Wishing You Were Someone Else – November 17th, 2000

It’s my birthday in a few days, and I’m not going to get to be with the people that I really want to celebrate with.

I have Chels coming over to stay the night tomorrow, and I think my sister has her friend over too. My parents are going to get a cake, fizzy drink, chocolate and chips, and some horror movies. If only they knew what I reeeally did in my spare time. It’s not that kind of party at all.
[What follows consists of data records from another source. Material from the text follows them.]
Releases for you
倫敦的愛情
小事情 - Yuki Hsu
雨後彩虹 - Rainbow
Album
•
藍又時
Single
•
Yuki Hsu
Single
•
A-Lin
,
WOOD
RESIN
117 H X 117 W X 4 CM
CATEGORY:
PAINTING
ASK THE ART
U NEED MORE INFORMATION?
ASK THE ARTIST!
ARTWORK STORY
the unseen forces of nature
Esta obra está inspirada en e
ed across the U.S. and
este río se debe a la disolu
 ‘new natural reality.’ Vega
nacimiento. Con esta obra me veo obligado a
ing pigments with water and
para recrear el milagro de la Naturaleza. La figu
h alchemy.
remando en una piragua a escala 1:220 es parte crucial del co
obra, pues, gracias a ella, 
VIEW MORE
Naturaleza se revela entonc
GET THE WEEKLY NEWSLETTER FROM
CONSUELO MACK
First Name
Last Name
There IS a party tomorrow night too. A proper one. With loud music and alcohol and dancing. If Chels wasn’t such a downer I would take her out to it, introduce her to some people and show her some things. Let her meet Shane, and watch her eyes get envious because of how much of a babe he is, heh heh.

But she’s not like that.

I sometimes fantasise about her being someone different. If she was just like me and just wanted to get out there and do things and see things. If she wanted to break rules, and sometimes say the wrong things, and wear clothes that were different.
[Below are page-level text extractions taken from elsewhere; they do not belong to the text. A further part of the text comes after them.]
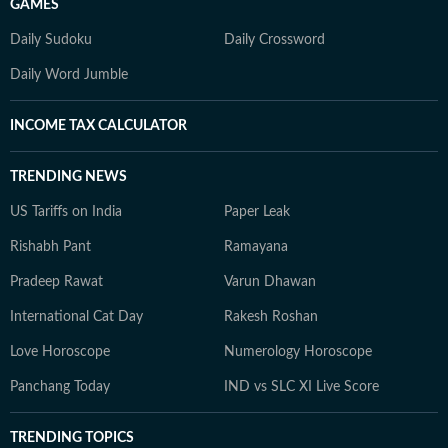
GAMES
Daily Sudoku
Daily Crossword
Daily Word Jumble
INCOME TAX CALCULATOR
TRENDING NEWS
US Tariffs on India
Paper Leak
Rishabh Pant
Ramayana
Pradeep Rawat
Varun Dhawan
International Cat Day
Rakesh Roshan
Love Horoscope
Numerology Horoscope
Panchang Today
IND vs SLC XI Live Score
TRENDING TOPICS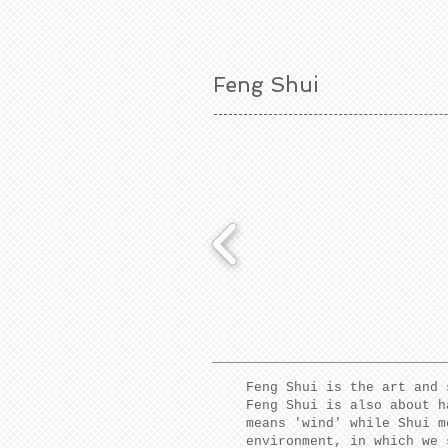
Feng Shui
Feng Shui is the art and 
Feng Shui is also about h
means 'wind' while Shui m
environment, in which we 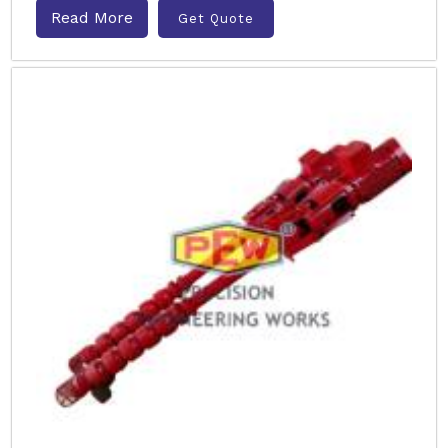
Read More
Get Quote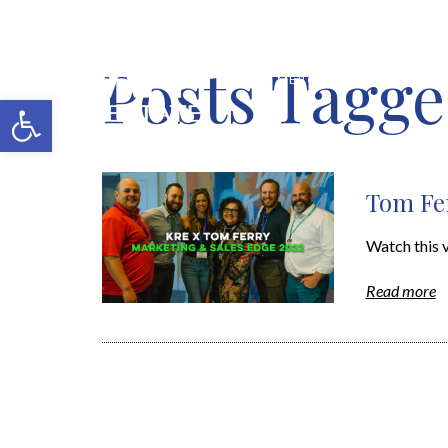
Posts Tagged
MERCH SHOP
BLOG
Open toolbar
Tom Fer
Watch this 
Read more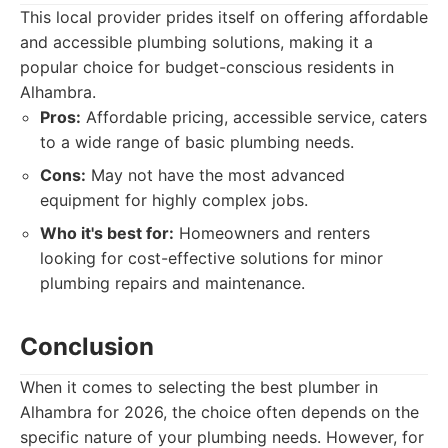
This local provider prides itself on offering affordable
and accessible plumbing solutions, making it a
popular choice for budget-conscious residents in
Alhambra.
Pros:
Affordable pricing, accessible service, caters
to a wide range of basic plumbing needs.
Cons:
May not have the most advanced
equipment for highly complex jobs.
Who it's best for:
Homeowners and renters
looking for cost-effective solutions for minor
plumbing repairs and maintenance.
Conclusion
When it comes to selecting the best plumber in
Alhambra for 2026, the choice often depends on the
specific nature of your plumbing needs. However, for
That’s not a nice way of thinking.

I do like being her friend. I really do. She is a nice girl, really nice, and sweet too. But in the last year I feel like she’s trying to pull closer and closer to me, and I’ve been trying to pull away from her. It’s almost a suffocating feeling.
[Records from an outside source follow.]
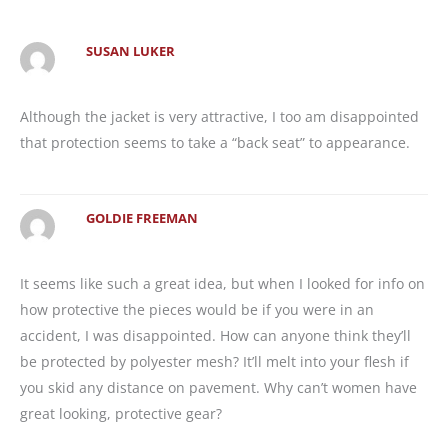
SUSAN LUKER
Although the jacket is very attractive, I too am disappointed
that protection seems to take a “back seat” to appearance.
GOLDIE FREEMAN
It seems like such a great idea, but when I looked for info on
how protective the pieces would be if you were in an
accident, I was disappointed. How can anyone think they’ll
be protected by polyester mesh? It’ll melt into your flesh if
you skid any distance on pavement. Why can’t women have
great looking, protective gear?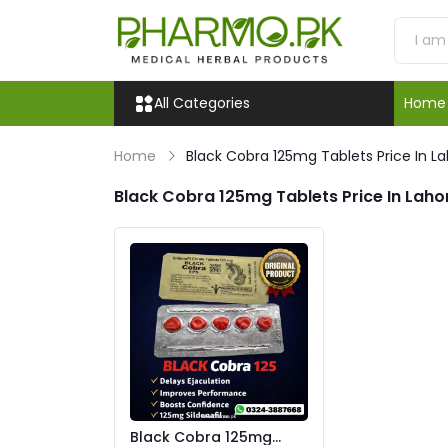
All Categories
Home
Home
Black Cobra 125mg Tablets Price In L
Black Cobra 125mg Tablets Price In Laho
Black Cobra 125mg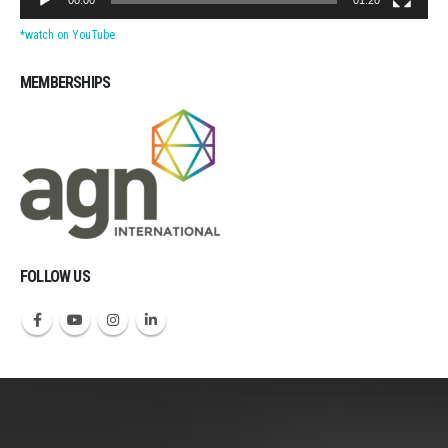
*watch on YouTube
MEMBERSHIPS
Michigan CPAs Accountants
FOLLOW US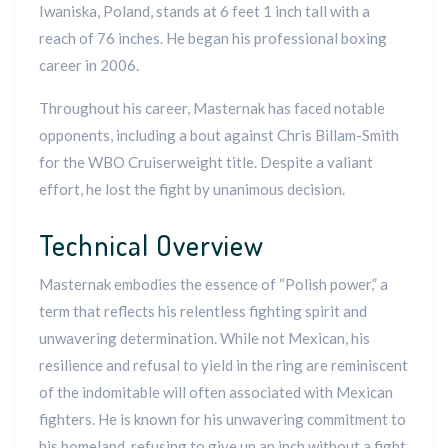
Iwaniska, Poland, stands at 6 feet 1 inch tall with a
reach of 76 inches. He began his professional boxing
career in 2006.
Throughout his career, Masternak has faced notable
opponents, including a bout against Chris Billam-Smith
for the WBO Cruiserweight title. Despite a valiant
effort, he lost the fight by unanimous decision.
Technical Overview
Masternak embodies the essence of “Polish power,” a
term that reflects his relentless fighting spirit and
unwavering determination. While not Mexican, his
resilience and refusal to yield in the ring are reminiscent
of the indomitable will often associated with Mexican
fighters. He is known for his unwavering commitment to
his homeland, refusing to give up an inch without a fight.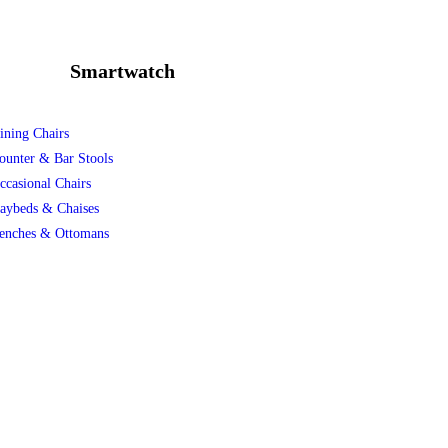
Smartwatch
ining Chairs
ounter & Bar Stools
ccasional Chairs
aybeds & Chaises
enches & Ottomans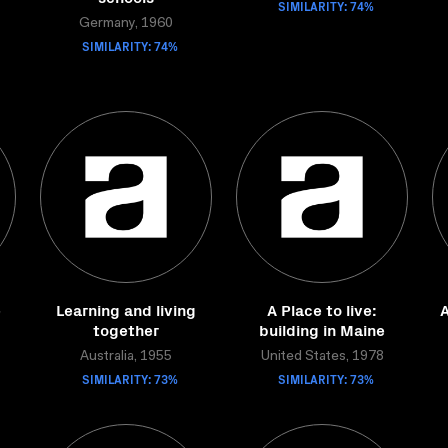
SIMILARITY: 74%
Germany, 1960
SIMILARITY: 74%
e
Learning and living
A Place to live:
A
together
building in Maine
Australia, 1955
United States, 1978
SIMILARITY: 73%
SIMILARITY: 73%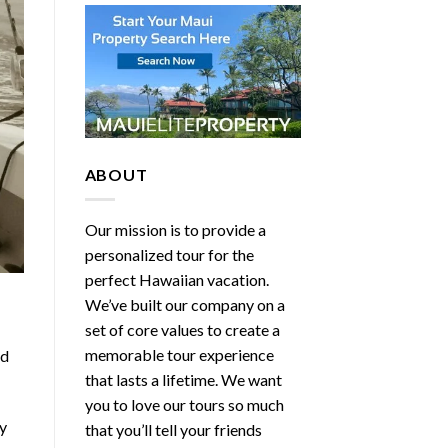
ABOUT
Our mission is to provide a
personalized tour for the
perfect Hawaiian vacation.
We’ve built our company on a
set of core values to create a
memorable tour experience
ed
that lasts a lifetime. We want
you to love our tours so much
ly
that you’ll tell your friends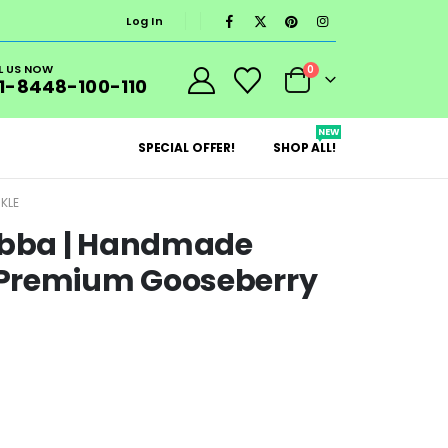
Log In
L US NOW
0
1-8448-100-110
NEW
SPECIAL OFFER!
SHOP ALL!
KLE
bba | Handmade
 Premium Gooseberry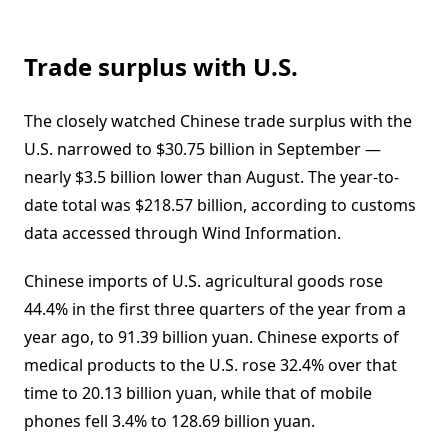
Trade surplus with U.S.
The closely watched Chinese trade surplus with the
U.S. narrowed to $30.75 billion in September —
nearly $3.5 billion lower than August. The year-to-
date total was $218.57 billion, according to customs
data accessed through Wind Information.
Chinese imports of U.S. agricultural goods rose
44.4% in the first three quarters of the year from a
year ago, to 91.39 billion yuan. Chinese exports of
medical products to the U.S. rose 32.4% over that
time to 20.13 billion yuan, while that of mobile
phones fell 3.4% to 128.69 billion yuan.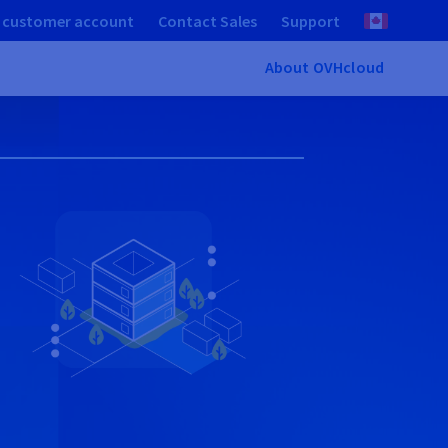
 customer account
Contact Sales
Support
About OVHcloud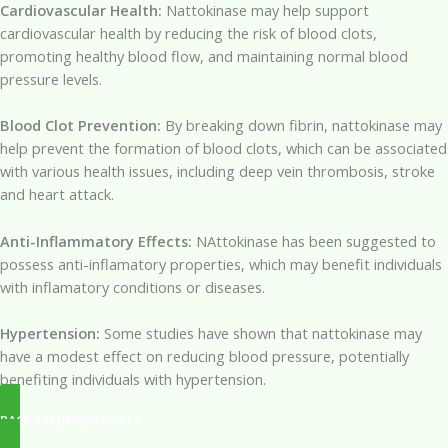
Cardiovascular Health:
Nattokinase may help support
cardiovascular health by reducing the risk of blood clots,
promoting healthy blood flow, and maintaining normal blood
pressure levels.
Blood Clot Prevention:
By breaking down fibrin, nattokinase may
help prevent the formation of blood clots, which can be associated
with various health issues, including deep vein thrombosis, stroke
and heart attack.
Anti-Inflammatory Effects:
NAttokinase has been suggested to
possess anti-inflamatory properties, which may benefit individuals
with inflamatory conditions or diseases.
Hypertension:
Some studies have shown that nattokinase may
have a modest effect on reducing blood pressure, potentially
benefiting individuals with hypertension.
BACK TO INGREDIENTS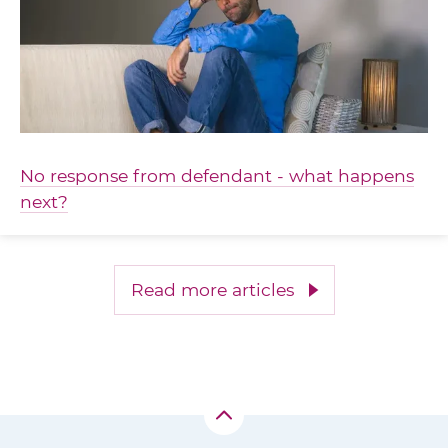
No response from defendant - what happens
next?
Read more articles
Technically, she’s my best friend. But we don’t really have that much in common. She gets jealous and doesn’t like it when I talk to boys, or when I talk to other people on the phone, and she always wants to know about everything I do.

It’s not her fault, but I’m just not that kind of person. I don’t have friends who are girls that I can really be myself with. I feel like they never get me or they are just judging me.

Anyway, I feel mean saying these things, and I have to get ready to tell mum that I’m too sick for school today. It’s 5am. Let the games begin.